Couldn't the kids just stand there and keep their mouths shut if they feel that way? Or just be silent during the "under God" thing? They are pledging their allegience to the flag and the nation. Do they got a problem with that?
These friggin' judges are unbelievable in their arrogance.
The demand that athiesm conflicts with any expression of theism and therefore, all acknowledgements of theism must be expunged, would seem to be making the Athiestic religion the official one.
The First Amendment, as made applicable to the states by the Fourteenth...commands that a state 'shall make no law respecting an establishment of religion, or prohibiting the free exercise thereof.'
--Justice Hugo Black, Everson v. Bd of Education of Ewing Twp., 330 U.S. 1 (1947)
This declaration by the Supreme Court was the first time it informed everyone that the Establishment Clause of the 1st Amendment was applicable to the states. Before that time, state-religion issues were not the province of the US Constitution or the federal courts. But was the Supreme Court right?
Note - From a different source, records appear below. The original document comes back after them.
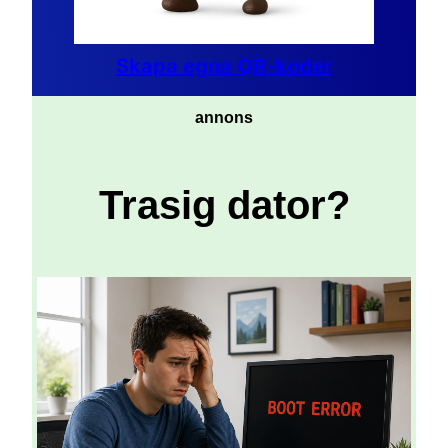
Skapa egna QR-koder
annons
Trasig dator?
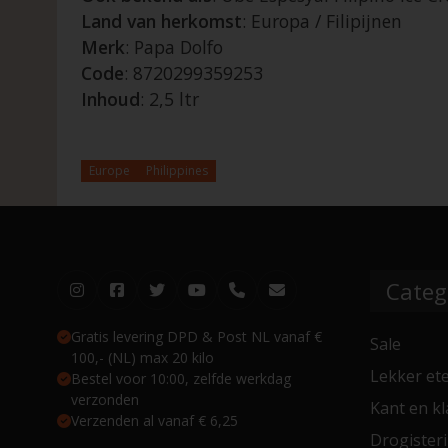
Land van herkomst
: Europa / Filipijnen
Merk
: Papa Dolfo
Code
: 8720299359253
Inhoud
: 2,5 ltr
Europe
Philippines
Categ
Gratis levering DPD & Post NL vanaf €
Sale
100,- (NL) max 20 kilo
Lekker et
Bestel voor 10:00, zelfde werkdag
verzonden
Kant en kl
Verzenden al vanaf € 6,25
Drogisteri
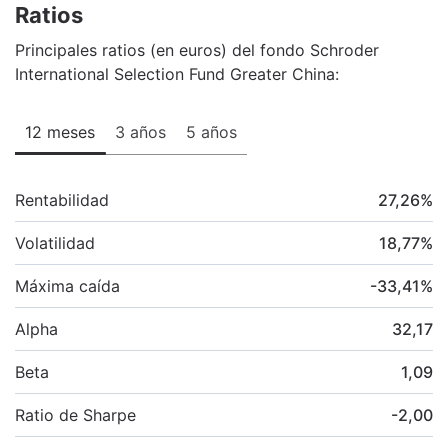
Ratios
Principales ratios (en euros) del fondo Schroder
International Selection Fund Greater China:
12 meses
3 años
5 años
Rentabilidad
27,26
%
Volatilidad
18,77
%
Máxima caída
-33,41
%
Alpha
32,17
Beta
1,09
Ratio de Sharpe
-2,00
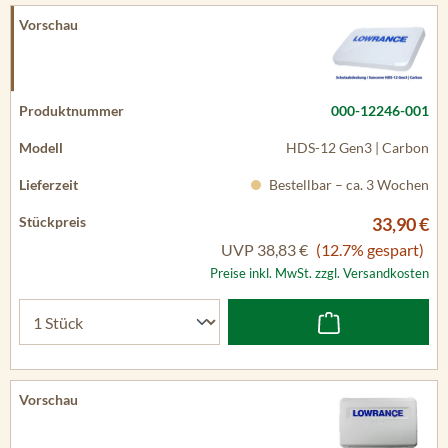
000-12246-001
HDS-12 Gen3 | Carbon
Bestellbar – ca. 3 Wochen
33,90 €
UVP
38,83 €
(12.7% gespart)
Preise inkl. MwSt. zzgl. Versandkosten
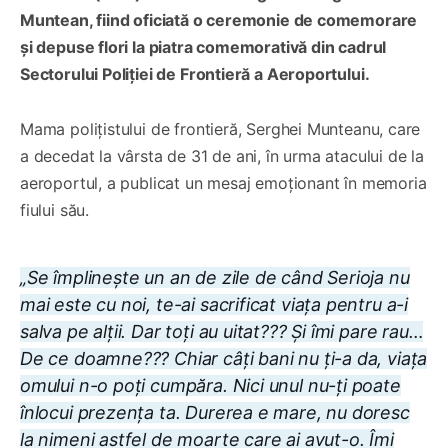
Muntean, fiind oficiată o ceremonie de comemorare
și depuse flori la piatra comemorativă din cadrul
Sectorului Poliției de Frontieră a Aeroportului.
Mama polițistului de frontieră, Serghei Munteanu, care
a decedat la vârsta de 31 de ani, în urma atacului de la
aeroportul, a publicat un mesaj emoționant în memoria
fiului său.
„Se împlinește un an de zile de când Serioja nu
mai este cu noi, te-ai sacrificat viața pentru a-i
salva pe alții. Dar toți au uitat??? Și îmi pare rau…
De ce doamne??? Chiar câți bani nu ți-a da, viața
omului n-o poți cumpăra. Nici unul nu-ți poate
înlocui prezența ta. Durerea e mare, nu doresc
la nimeni astfel de moarte care ai avut-o. Îmi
Did the 14th Amendment make the Establishment Clause applicable to the states?
Go back to 1875 (7 years after the 14th Amendment was ratified)...President Grant asks Congressman James Blaine to introduce a proposed amendment that will provide in part:
No state shall make any law respecting the establishment of religion or prohibiting the free exercise thereof
The Blaine Amendment (which would have been the 16th Amendment to the US Constution passes the House but fails in the Senate. Senator Frelinghuysen of NJ, in introducing the amendment in the Senate states:
The [Blaine Amendment] very properly extends the prohibition of the first amendment of the Constitution to the States. Thus the [Blaine Amendment] prohibits the States, for the first time, from the establishment of religion, from prohibiting its free exercise, and from making any religious test a qualification to office.
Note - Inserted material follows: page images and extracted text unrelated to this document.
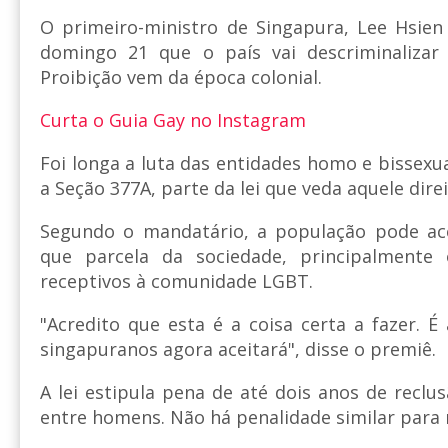
O primeiro-ministro de Singapura, Lee Hsien
domingo 21 que o país vai descriminalizar
Proibição vem da época colonial.
Curta o Guia Gay no Instagram
Foi longa a luta das entidades homo e bissexu
a Seção 377A, parte da lei que veda aquele dire
Segundo o mandatário, a população pode ace
que parcela da sociedade, principalmente 
receptivos à comunidade LGBT.
"Acredito que esta é a coisa certa a fazer. É
singapuranos agora aceitará", disse o premiê.
A lei estipula pena de até dois anos de reclu
entre homens. Não há penalidade similar para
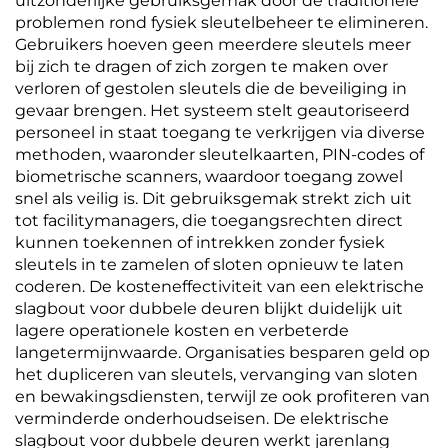
uitzonderlijke gebruiksgemak door de traditionele
problemen rond fysiek sleutelbeheer te elimineren.
Gebruikers hoeven geen meerdere sleutels meer
bij zich te dragen of zich zorgen te maken over
verloren of gestolen sleutels die de beveiliging in
gevaar brengen. Het systeem stelt geautoriseerd
personeel in staat toegang te verkrijgen via diverse
methoden, waaronder sleutelkaarten, PIN-codes of
biometrische scanners, waardoor toegang zowel
snel als veilig is. Dit gebruiksgemak strekt zich uit
tot facilitymanagers, die toegangsrechten direct
kunnen toekennen of intrekken zonder fysiek
sleutels in te zamelen of sloten opnieuw te laten
coderen. De kosteneffectiviteit van een elektrische
slagbout voor dubbele deuren blijkt duidelijk uit
lagere operationele kosten en verbeterde
langetermijnwaarde. Organisaties besparen geld op
het dupliceren van sleutels, vervanging van sloten
en bewakingsdiensten, terwijl ze ook profiteren van
verminderde onderhoudseisen. De elektrische
slagbout voor dubbele deuren werkt jarenlang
Senator Eaton of Connecticut, in objecting to the Blaine Amendment states, on the Senate floor:
I am opposed to any State prohibiting the free exercise of any religion; and I do not require the Senate or the Congress of the United States to assist me in taking care of the State of Connecticut in that regard.
Senator Whyte agreed:
The first amendment to the Constitution prevents the establishment of religion by congressional enactment; it prohibits the interference of Congress with the free exercise thereof, and leaves the whole power for the propagation of it with the States exclusively; and so far as I am concerned I propose to leave it there also.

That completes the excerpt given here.